Marshall McLuhan Plants a Church

The often quoted but, I fear, too often unheeded dictum of Marshall McLuhan is that the medium is the message. The dictum is brilliant in both its simplicity and its profundity. The way we do a thing cannot be dislocated from the why and the what (and the who, when, and where).

This is no supra-biblical lesson either. It is the truth behind the prophets’ several warnings that nations come to resemble not only their idols, but their idolatries as well. Which is to say we do not merely become the things we worship, we also become the way we worship (this is the central thesis of Smith’s book, You Are What You Love ).
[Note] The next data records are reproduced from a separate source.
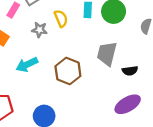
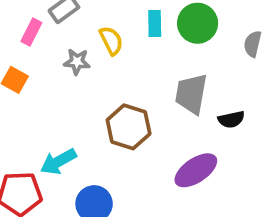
cyan arrow: (27, 65) -> (58, 162), moved
purple ellipse: (128, 104) -> (196, 170), moved

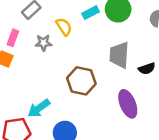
cyan rectangle: (155, 24) -> (91, 13), turned 70
pink rectangle: (31, 32) -> (13, 38), moved
purple ellipse: (196, 170) -> (128, 104), turned -72

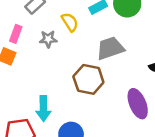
gray trapezoid: (119, 55) -> (110, 48), moved, turned 68
cyan arrow: (39, 108) -> (43, 109), turned -55

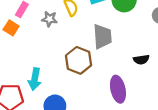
gray trapezoid: (110, 48) -> (102, 36), turned 95

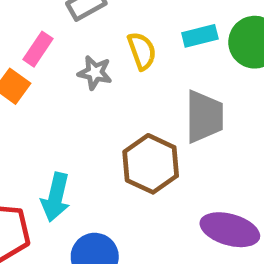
purple ellipse: (118, 89) -> (230, 230), turned -65

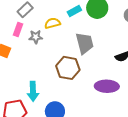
pink rectangle: (38, 49) -> (18, 30), moved
yellow semicircle: (142, 51) -> (52, 23), turned -70

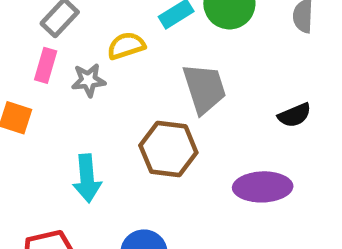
cyan arrow: (33, 91) -> (87, 178), moved

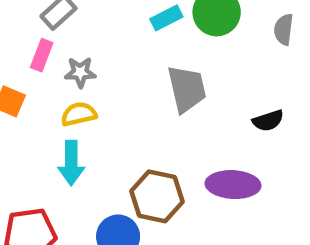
yellow semicircle: (126, 46) -> (79, 114), moved
brown hexagon: (168, 149) -> (157, 196), moved

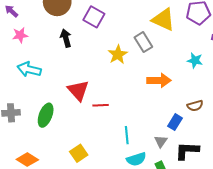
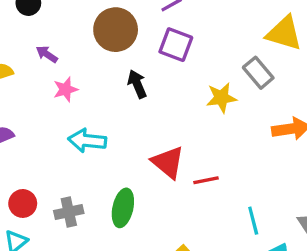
yellow star: (118, 55) -> (221, 98), turned 30

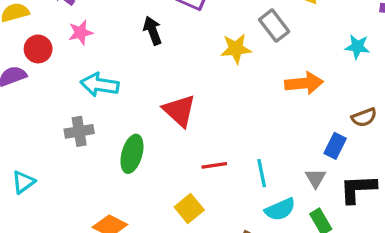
red line: (206, 180) -> (214, 165), moved
red circle: (23, 203) -> (38, 49), moved
gray cross: (69, 212) -> (79, 131), moved

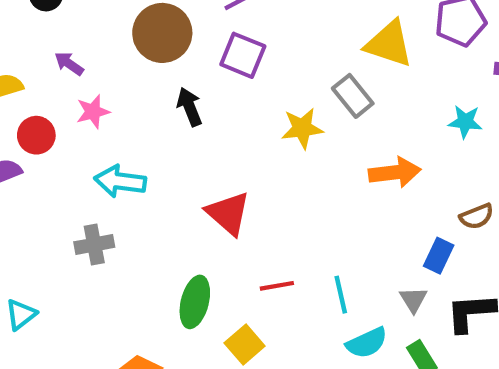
green ellipse: (132, 154) -> (195, 302), moved

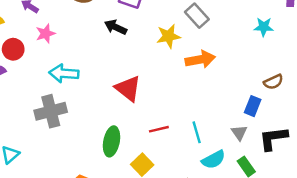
black arrow: (189, 107) -> (116, 27), moved, turned -40
orange arrow: (395, 173) -> (200, 59), moved
gray cross: (94, 245) -> (51, 111), size x1.4

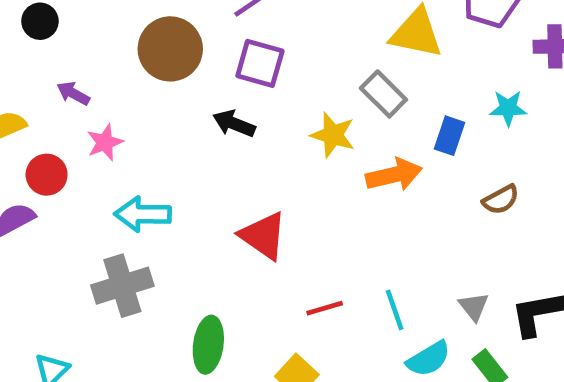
yellow star: (168, 36) -> (333, 135), turned 30
brown semicircle: (273, 82) -> (501, 200), moved
blue rectangle: (253, 106) -> (449, 136), moved
green ellipse: (112, 141) -> (208, 345), moved

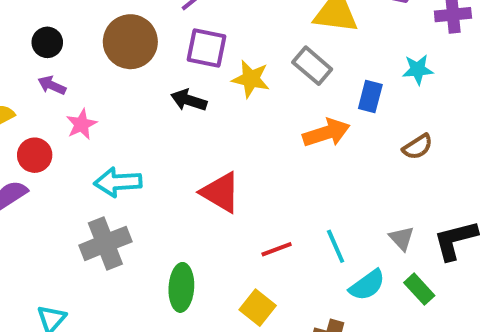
black circle: (40, 21) -> (47, 42), moved
yellow star: (333, 135) -> (251, 79), moved

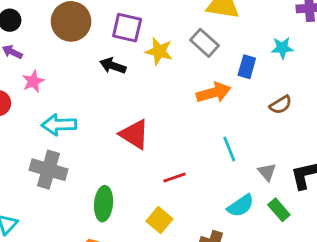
gray cross: (105, 243) -> (48, 170), turned 36
cyan line: (336, 246) -> (229, 149), moved

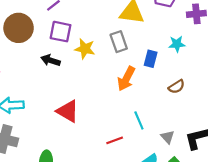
gray rectangle: (205, 43) -> (119, 42), turned 30
orange arrow: (214, 93) -> (126, 79), turned 135
red line: (175, 177) -> (115, 140), moved

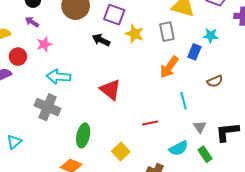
cyan star: (177, 44) -> (211, 36), moved
cyan line: (139, 120) -> (183, 101), moved

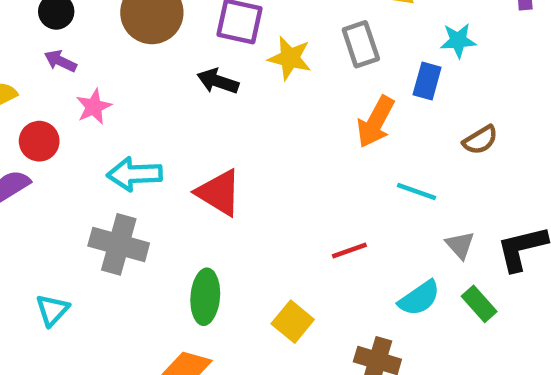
red triangle: (110, 90) -> (219, 193), moved
cyan line: (183, 101) -> (417, 192), turned -48
cyan triangle: (14, 142) -> (52, 310), moved

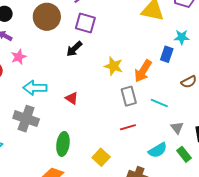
gray rectangle: (361, 44) -> (129, 96), moved
yellow star: (290, 58) -> (114, 66), moved
black arrow: (218, 81) -> (74, 49), turned -66
red triangle: (219, 193) -> (72, 98), size x0.6

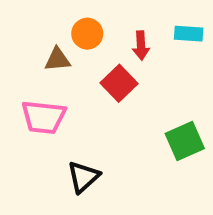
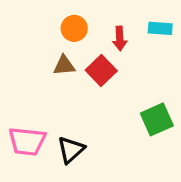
brown triangle: (57, 59) -> (64, 65), moved
pink trapezoid: (44, 117) -> (27, 141), moved

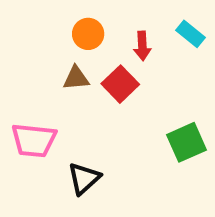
cyan rectangle: (160, 28) -> (191, 34), turned 35
pink trapezoid: (27, 141) -> (34, 140), moved

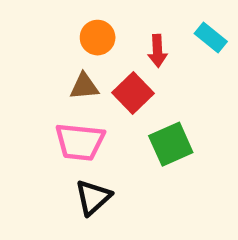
pink trapezoid: (34, 140) -> (80, 142), moved
green square: (186, 142) -> (171, 144), moved

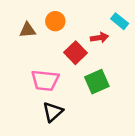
red arrow: (157, 51) -> (99, 38), moved, turned -96
brown triangle: (84, 86) -> (28, 30), moved

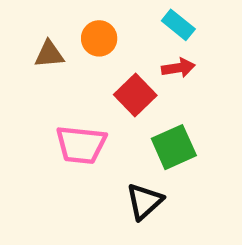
cyan rectangle: (120, 21) -> (178, 25), moved
black triangle: (53, 112) -> (144, 201), moved

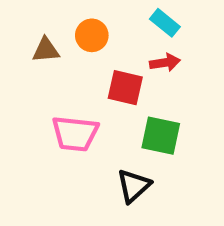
red square: (135, 95) -> (125, 88), turned -33
green square: (174, 147) -> (161, 136), turned 36

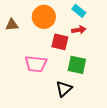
orange circle: (92, 35) -> (44, 17), size x1.5
brown triangle: (46, 50) -> (12, 25), moved

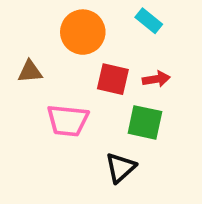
brown triangle: (12, 25) -> (30, 72), moved
red arrow: (79, 30) -> (156, 79), moved

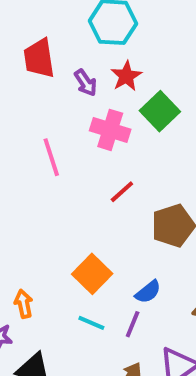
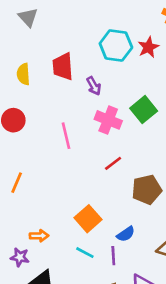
red star: (126, 76) -> (148, 47), moved
orange arrow: (24, 304) -> (39, 236), turned 96
purple line: (133, 324) -> (113, 256), turned -30

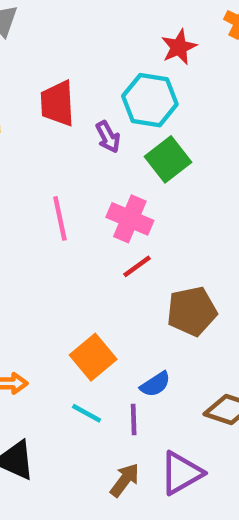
cyan hexagon: (116, 45) -> (150, 100), moved
red star: (148, 47) -> (179, 47), moved
green square: (144, 110) -> (168, 159), moved
pink cross: (108, 120) -> (130, 219), moved

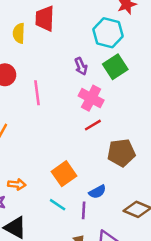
red trapezoid: (57, 103) -> (45, 19), moved
purple arrow: (108, 137) -> (81, 66), moved
pink line: (60, 218) -> (37, 93), moved

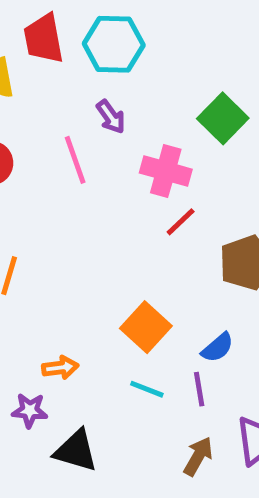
cyan hexagon: (108, 33) -> (114, 44), moved
purple arrow: (81, 66) -> (111, 117), moved
green square: (115, 67) -> (223, 118), moved
pink line: (37, 93) -> (75, 160), moved

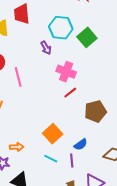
cyan hexagon: (114, 44) -> (61, 28), moved
green square: (223, 118) -> (87, 37), moved
pink line: (75, 160) -> (18, 77), moved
This is the lesson demonstrated in the irate husband who screams “I am NOT ANGRY” at the top of his basso range while pummeling the kitchen table and calling imprecations upon those various members of his household who dared question his good-natured amiability. His actions are the verdict; his own manner condemns him, proves him wrong; his is the voice of finality raised as the proof of his family’s prior complaint. The medium is the message. And the medium is not neutral in terms of meaning.

Further examples are abundant and I need not fill up this space with them. The above is sufficient. And the implications are many.

We are concerned here, however, only with those implications which carry import for the Church. How does this dictum direct the way that we go about the mission of God’s people on the earth?

If nothing else it drives us to the biblical pattern of worship (viz. a liturgical pattern of worship) and to the rhythms and disciplines of the ancient faith: the common life of accountability, confession, and real discipleship; the fervent study of scripture; the active giving of charity and resources; the seasons of the liturgical year, marked by fast and feast; and the centrality of the Sacraments. For us these things are not mere supplements to some intellectual “interior” message of the Gospel, they are the embodiment of that message. Or, to put it another way, the Gospel is not merely a good or interesting “idea.” It is embodied allegiance to the Person of Jesus Christ the King. And knowing Him means knowing Him as He is offered in the breaking of bread, in the Word, and in the life of His Church.

For Jesus did not come merely to give us some disembodied message but to give us Himself. For he is both medium and message, and, as St. John tells us, the message came down from heaven and became incarnate.

It is not enough therefore, in our estimation, to adopt willy-nilly the practices and methods of growth from late-market America in our desire for growth and fruit. Practices born in industrial competition (fine perhaps for the market) tend to skew the message of the Gospel. Because, remember, the method is the message.

This is where the disciplines and forms of worship which marked the early church bring us so much life as a community. They work to form rhythms and practices so that ours is a community whose “methods and mediums” are in alignment with its desired “message.” Or, more tersely, sicut in caelo et in terra.